** Opening GIVEN ENTRIES block **
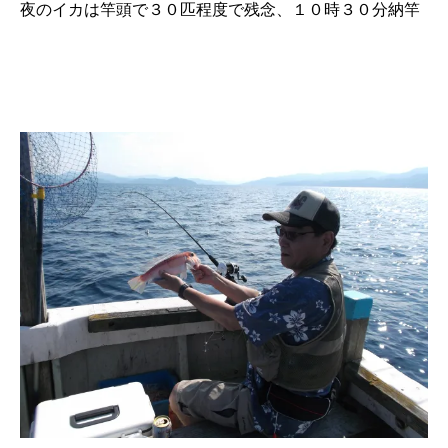
夜のイカは竿頭で３０匹程度で残念、１０時３０分納竿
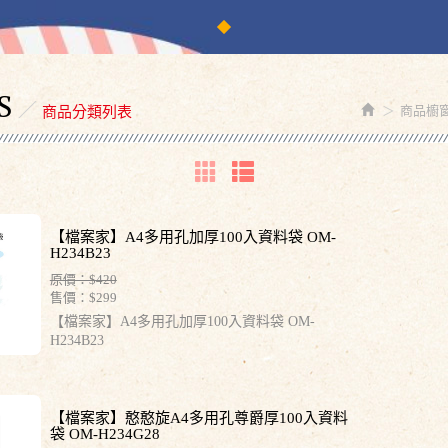
S
商品櫥
商品分類列表
【檔案家】A4多用孔加厚100入資料袋 OM-
H234B23
原價：$420
售價：
$299
【檔案家】A4多用孔加厚100入資料袋 OM-
H234B23
【檔案家】憨憨旋A4多用孔尊爵厚100入資料
袋 OM-H234G28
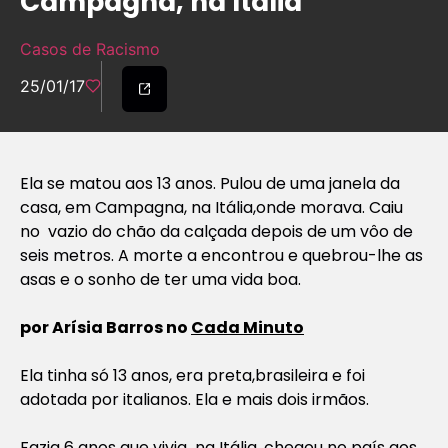
Campagna, na Itália
Casos de Racismo
25/01/17
Ela se matou aos 13 anos. Pulou de uma janela da
casa, em Campagna, na Itália,onde morava. Caiu
no vazio do chão da calçada depois de um vôo de
seis metros. A morte a encontrou e quebrou-lhe as
asas e o sonho de ter uma vida boa.
por Arísia Barros no
Cada Minuto
Ela tinha só 13 anos, era preta,brasileira e foi
adotada por italianos. Ela e mais dois irmãos.
Fazia 6 anos que vivia na Itália, chegou no país aos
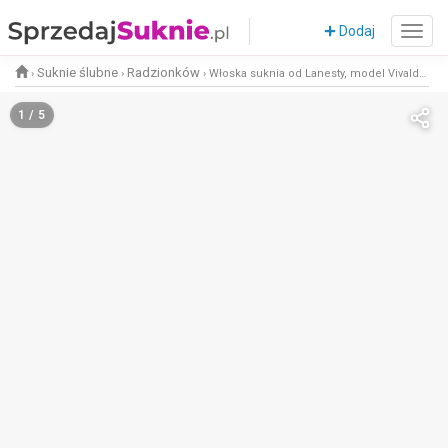
Dodaj
Suknie ślubne
Radzionków
›
›
›
Włoska suknia od Lanesty, model Vivaldi, rozmiar 38, odkryte plecy, tren
1 / 5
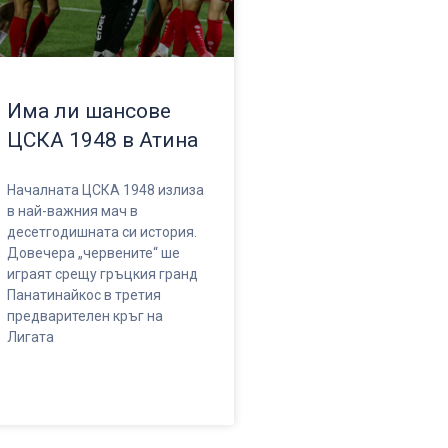
Има ли шансове
ЦСКА 1948 в Атина
Началната ЦСКА 1948 излиза
в най-важния мач в
десетгодишната си история.
Довечера „червените“ ше
играят срещу гръцкия гранд
Панатинайкос в третия
предварителен кръг на
Лигата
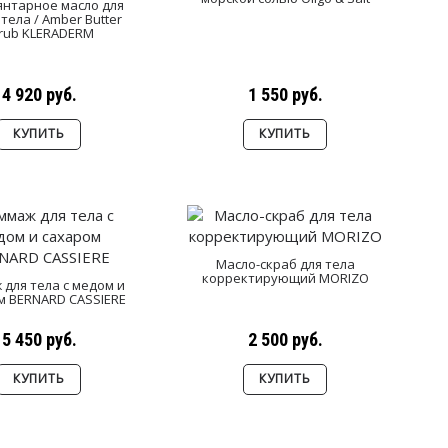
янтарное масло для
 тела / Amber Butter
rub KLERADERM
4 920 руб.
1 550 руб.
КУПИТЬ
КУПИТЬ
Масло-скраб для тела
корректирующий MORIZO
 для тела с медом и
м BERNARD CASSIERE
5 450 руб.
2 500 руб.
КУПИТЬ
КУПИТЬ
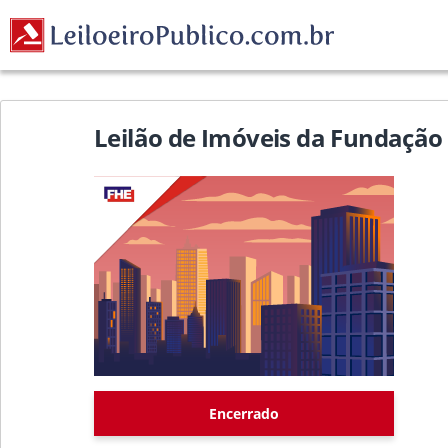
Leilão de Imóveis da Fundação 
Encerrado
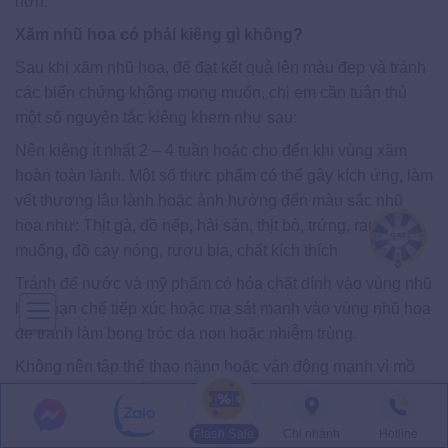
hơn.
Xăm nhũ hoa có phải kiêng gì không?
Sau khi xăm nhũ hoa, để đạt kết quả lên màu đẹp và tránh
các biến chứng không mong muốn, chị em cần tuân thủ
một số nguyên tắc kiêng khem như sau:
Nên kiêng ít nhất 2 – 4 tuần hoặc cho đến khi vùng xăm
hoàn toàn lành. Một số thực phẩm có thể gây kích ứng, làm
vết thương lâu lành hoặc ảnh hưởng đến màu sắc nhũ
hoa như: Thịt gà, đồ nếp, hải sản, thịt bò, trứng, rau
muống, đồ cay nóng, rượu bia, chất kích thích
Tránh để nước và mỹ phẩm có hóa chất dính vào vùng nhũ
hoa, hạn chế tiếp xúc hoặc ma sát mạnh vào vùng nhũ hoa
để tránh làm bong tróc da non hoặc nhiễm trùng.
Không nên tập thể thao nặng hoặc vận động mạnh vì mồ
hôi có thể làm nhiễm trùng vùng da xăm, mặc áo ngực
rộng rãi, thoáng khí để tránh ma sát gây tổn thương. Sau
Flash Sale
Chi nhánh
Hotline
khi xăm, vùng nhũ hoa có thể bong nhẹ để lên màu tự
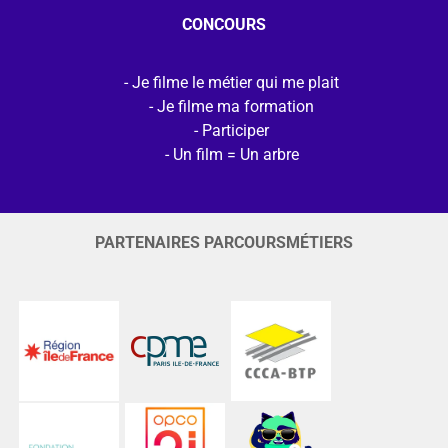
CONCOURS
Je filme le métier qui me plait
Je filme ma formation
Participer
Un film = Un arbre
PARTENAIRES PARCOURSMÉTIERS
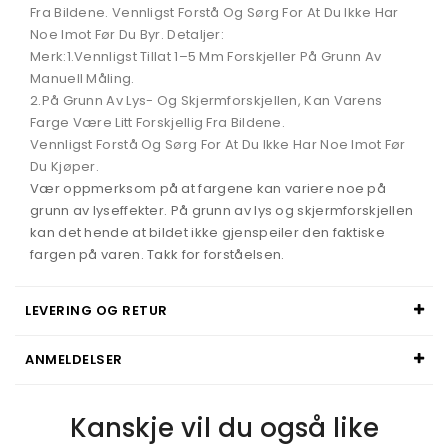
Fra Bildene. Vennligst Forstå Og Sørg For At Du Ikke Har
Noe Imot Før Du Byr. Detaljer:
Merk:1.Vennligst Tillat 1–5 Mm Forskjeller På Grunn Av
Manuell Måling.
2.På Grunn Av Lys- Og Skjermforskjellen, Kan Varens
Farge Være Litt Forskjellig Fra Bildene.
Vennligst Forstå Og Sørg For At Du Ikke Har Noe Imot Før
Du Kjøper.
Vær oppmerksom på at fargene kan variere noe på
grunn av lyseffekter. På grunn av lys og skjermforskjellen
kan det hende at bildet ikke gjenspeiler den faktiske
fargen på varen. Takk for forståelsen.
LEVERING OG RETUR
ANMELDELSER
Kanskje vil du også like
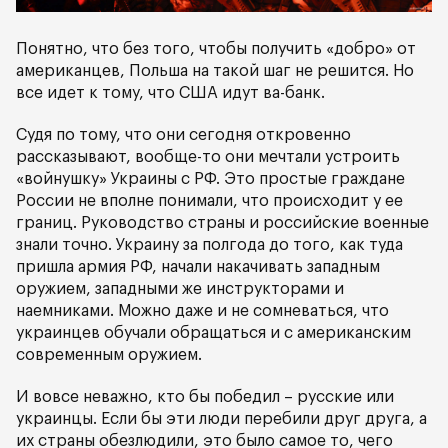
Понятно, что без того, чтобы получить «добро» от
американцев, Польша на такой шаг не решится. Но
все идет к тому, что США идут ва-банк.
Судя по тому, что они сегодня откровенно
рассказывают, вообще-то они мечтали устроить
«войнушку» Украины с РФ. Это простые граждане
России не вполне понимали, что происходит у ее
границ. Руководство страны и российские военные
знали точно. Украину за полгода до того, как туда
пришла армия РФ, начали накачивать западным
оружием, западными же инструкторами и
наемниками. Можно даже и не сомневаться, что
украинцев обучали обращаться и с американским
современным оружием.
И вовсе неважно, кто бы победил – русские или
украинцы. Если бы эти люди перебили друг друга, а
их страны обезлюдили, это было самое то, чего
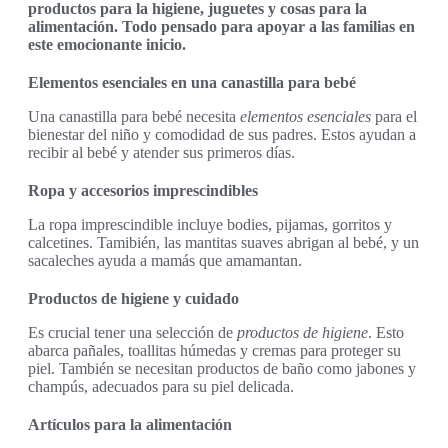
productos para la higiene, juguetes y cosas para la
alimentación. Todo pensado para apoyar a las familias en
este emocionante inicio.
Elementos esenciales en una canastilla para bebé
Una canastilla para bebé necesita
elementos esenciales
para el
bienestar del niño y comodidad de sus padres. Estos ayudan a
recibir al bebé y atender sus primeros días.
Ropa y accesorios imprescindibles
La ropa imprescindible incluye bodies, pijamas, gorritos y
calcetines. Tamibién, las mantitas suaves abrigan al bebé, y un
sacaleches ayuda a mamás que amamantan.
Productos de higiene y cuidado
Es crucial tener una selección de
productos de higiene
. Esto
abarca pañales, toallitas húmedas y cremas para proteger su
piel. También se necesitan productos de baño como jabones y
champús, adecuados para su piel delicada.
Artículos para la alimentación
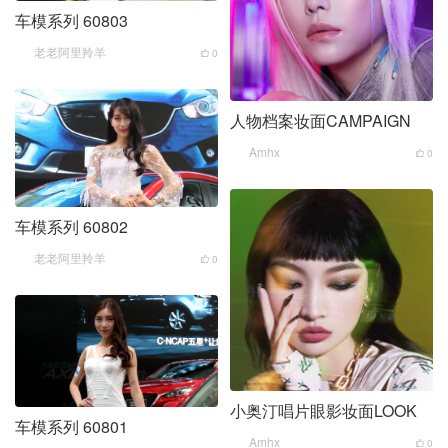
车模系列 60803
老老阿里羚羊
0
人物档案妆面CAMPAIGN
Amhx
0
车模系列 60802
老老阿里羚羊
0
小奥汀唱片眼影妆面LOOK
车模系列 60801
Amhx
0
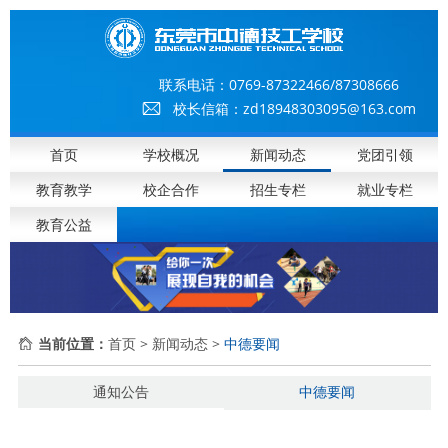
联系电话：
0769-87322466/87308666
校长信箱：zd18948303095@163.com
首页
学校概况
新闻动态
党团引领
教育教学
校企合作
招生专栏
就业专栏
教育公益
当前位置：
首页
>
新闻动态
>
中德要闻
通知公告
中德要闻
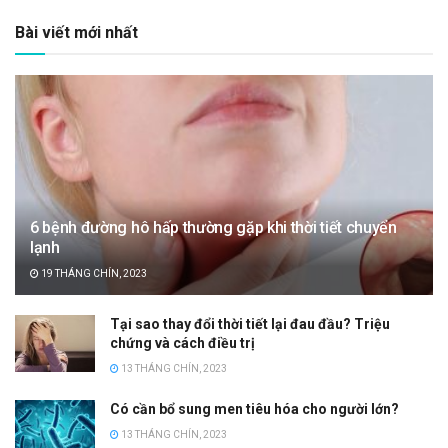
Bài viết mới nhất
6 bệnh đường hô hấp thường gặp khi thời tiết chuyển
lạnh
19 THÁNG CHÍN, 2023
Tại sao thay đổi thời tiết lại đau đầu? Triệu
chứng và cách điều trị
13 THÁNG CHÍN, 2023
Có cần bổ sung men tiêu hóa cho người lớn?
13 THÁNG CHÍN, 2023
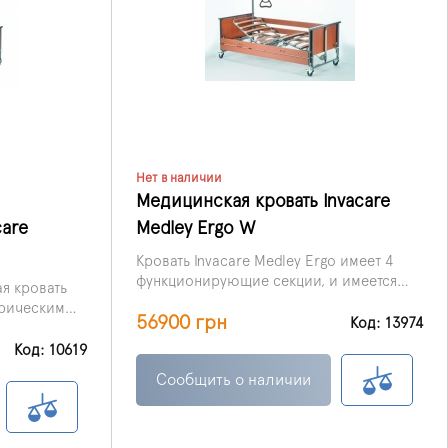
Нет в наличии
Медицинская кровать Invacare
are
Medley Ergo W
Кровать Invacare Medley Ergo имеет 4
функционирующие секции, и имеется
я кровать
возможность регулировки положения
трическим
56900 грн
головной секции и ножного отдела.
Код: 13974
тся в
х инвалидов,
Код: 10619
шних
Сообщить о наличии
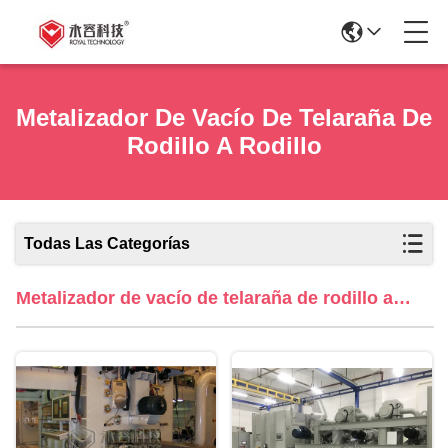
Metalizador De Vacío De Telaraña De
Rodillo A Rodillo
Todas Las Categorías
Metalizador de vacío de telaraña de rodillo a
rodillo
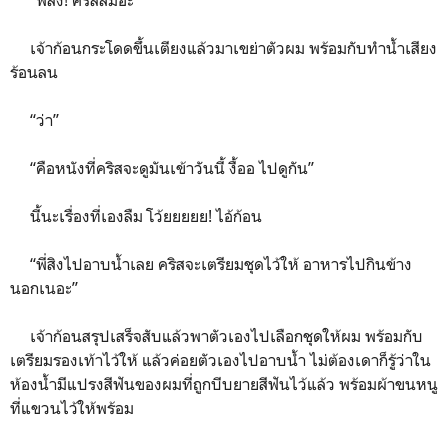
เจ้าก้อนกระโดดขึ้นเตียงแล้วมาเขย่าตัวผม พร้อมกับทำน้ำเสียง
ร้อนลน
“ว่า”
“คือหนังที่คริสจะดูมันเข้าวันนี้ งื้ออ ไปดูกัน”
นี้นะเรื่องที่เองลืม โว้ยยยยย! ไอ้ก้อน
“พี่สิงไปอาบน้ำเลย คริสจะเตรียมชุดไว้ให้ อาหารไปกินข้าง
นอกเนอะ”
เจ้าก้อนสรุปเสร็จสับแล้วพาตัวเองไปเลือกชุดให้ผม พร้อมกับ
เตรียมรองเท้าไว้ให้ แล้วค่อยตัวเองไปอาบน้ำ ไม่ต้องเดาก็รู้ว่าใน
ห้องน้ำมีแปรงสีฟันของผมที่ถูกบีบยายสีฟันไว้แล้ว พร้อมผ้าขนหนู
ที่แขวนไว้ให้พร้อม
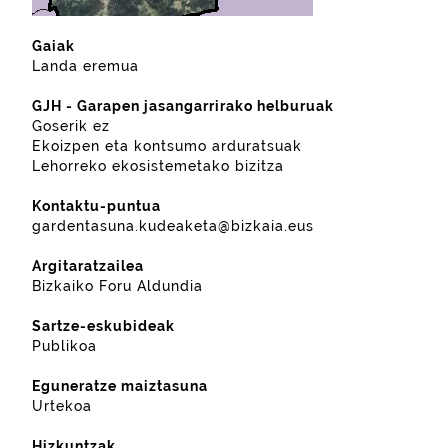
Gaiak
Landa eremua
GJH - Garapen jasangarrirako helburuak
Goserik ez
Ekoizpen eta kontsumo arduratsuak
Lehorreko ekosistemetako bizitza
Kontaktu-puntua
gardentasuna.kudeaketa@bizkaia.eus
Argitaratzailea
Bizkaiko Foru Aldundia
Sartze-eskubideak
Publikoa
Eguneratze maiztasuna
Urtekoa
Hizkuntzak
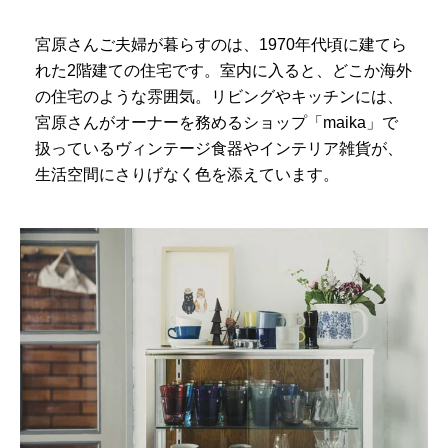
宮原さんご夫婦が暮らすのは、1970年代頃に建てら
れた2階建ての住宅です。室内に入ると、どこか海外
の住宅のような雰囲気。リビングやキッチンには、
宮原さんがオーナーを務めるショップ「maika」で
扱っているヴィンテージ食器やインテリア雑貨が、
生活空間にさりげなく色を添えています。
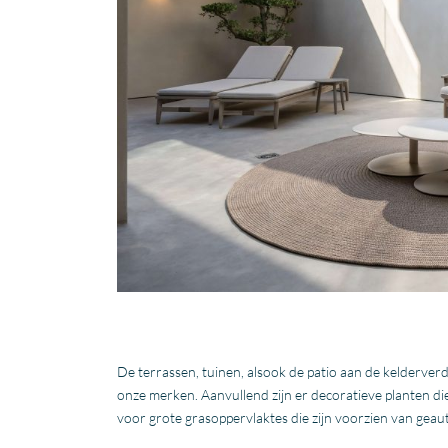
De terrassen, tuinen, alsook de patio aan de kelderverd
onze merken. Aanvullend zijn er decoratieve planten d
voor grote grasoppervlaktes die zijn voorzien van gea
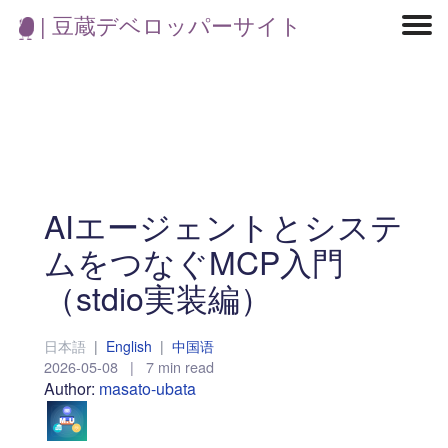
| 豆蔵デベロッパーサイト
マイクロサービス
機械学習・生成AI
アジャイル開発
フロントエンド
モデリング
統計解析
開発環境
ロボット
コンテナ
イベント
ブログ
テスト
CI/CD
OSS
学び
IoT
AIエージェントとシステ
ムをつなぐMCP入門
（stdio実装編）
日本語
|
English
|
中国语
2026-05-08
|
7 min read
Author:
masato-ubata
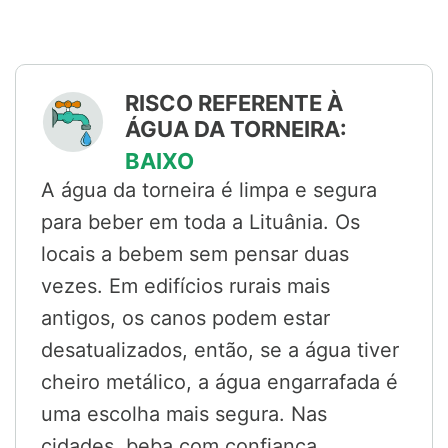
RISCO REFERENTE À
ÁGUA DA TORNEIRA:
BAIXO
A água da torneira é limpa e segura
para beber em toda a Lituânia. Os
locais a bebem sem pensar duas
vezes. Em edifícios rurais mais
antigos, os canos podem estar
desatualizados, então, se a água tiver
cheiro metálico, a água engarrafada é
uma escolha mais segura. Nas
cidades, beba com confiança.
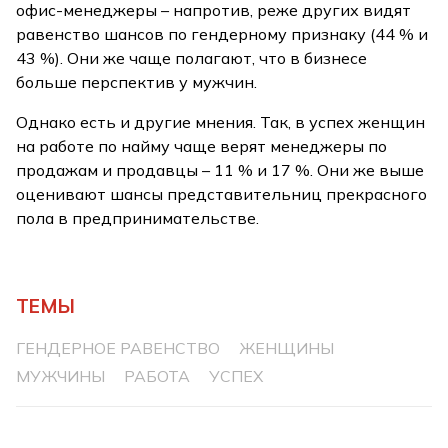
офис-менеджеры – напротив, реже других видят
равенство шансов по гендерному признаку (44 % и
43 %). Они же чаще полагают, что в бизнесе
больше перспектив у мужчин.
Однако есть и другие мнения. Так, в успех женщин
на работе по найму чаще верят менеджеры по
продажам и продавцы – 11 % и 17 %. Они же выше
оценивают шансы представительниц прекрасного
пола в предпринимательстве.
ТЕМЫ
ГЕНДЕРНОЕ РАВЕНСТВО
ЖЕНЩИНЫ
МУЖЧИНЫ
РАБОТА
УСПЕХ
** Closing GIVEN ENTRIES block **
— DESCRIPTION OF THE TASK —
The answer must be the part of the records that opens with the line containing "головной секции и ножного отдела." and closes with the line containing "antigos, os canos podem estar", reproduced exactly, with no pictures.

— WRITTEN SOLUTION —
головной секции и ножного отдела.
Код: 13974
тся в
х инвалидов,
Код: 10619
шних
Сообщить о наличии
Metalizador De Vacío De Telaraña De
Rodillo A Rodillo
Todas Las Categorías
Metalizador de vacío de telaraña de rodillo a
rodillo
เจ้าก้อนกระโดดขึ้นเตียงแล้วมาเขย่าตัวผม พร้อมกับทำน้ำเสียง
ร้อนลน
“ว่า”
“คือหนังที่คริสจะดูมันเข้าวันนี้ งื้ออ ไปดูกัน”
นี้นะเรื่องที่เองลืม โว้ยยยยย! ไอ้ก้อน
“พี่สิงไปอาบน้ำเลย คริสจะเตรียมชุดไว้ให้ อาหารไปกินข้าง
นอกเนอะ”
เจ้าก้อนสรุปเสร็จสับแล้วพาตัวเองไปเลือกชุดให้ผม พร้อมกับ
เตรียมรองเท้าไว้ให้ แล้วค่อยตัวเองไปอาบน้ำ ไม่ต้องเดาก็รู้ว่าใน
ห้องน้ำมีแปรงสีฟันของผมที่ถูกบีบยายสีฟันไว้แล้ว พร้อมผ้าขนหนู
ที่แขวนไว้ให้พร้อม
Gaiak
Landa eremua
GJH - Garapen jasangarrirako helburuak
Goserik ez
Ekoizpen eta kontsumo arduratsuak
Lehorreko ekosistemetako bizitza
Kontaktu-puntua
gardentasuna.kudeaketa@bizkaia.eus
Argitaratzailea
Bizkaiko Foru Aldundia
Sartze-eskubideak
Publikoa
Eguneratze maiztasuna
Urtekoa
Hizkuntzak
宮原さんご夫婦が暮らすのは、1970年代頃に建てら
れた2階建ての住宅です。室内に入ると、どこか海外
の住宅のような雰囲気。リビングやキッチンには、
宮原さんがオーナーを務めるショップ「maika」で
扱っているヴィンテージ食器やインテリア雑貨が、
生活空間にさりげなく色を添えています。
De terrassen, tuinen, alsook de patio aan de kelderverd
onze merken. Aanvullend zijn er decoratieve planten d
voor grote grasoppervlaktes die zijn voorzien van gea
| 豆蔵デベロッパーサイト
マイクロサービス
機械学習・生成AI
アジャイル開発
フロントエンド
モデリング
統計解析
開発環境
ロボット
コンテナ
イベント
ブログ
テスト
CI/CD
OSS
学び
IoT
AIエージェントとシステ
ムをつなぐMCP入門
（stdio実装編）
日本語
|
English
|
中国语
2026-05-08
|
7 min read
Author:
masato-ubata
RISCO REFERENTE À
ÁGUA DA TORNEIRA:
BAIXO
A água da torneira é limpa e segura
para beber em toda a Lituânia. Os
locais a bebem sem pensar duas
vezes. Em edifícios rurais mais
antigos, os canos podem estar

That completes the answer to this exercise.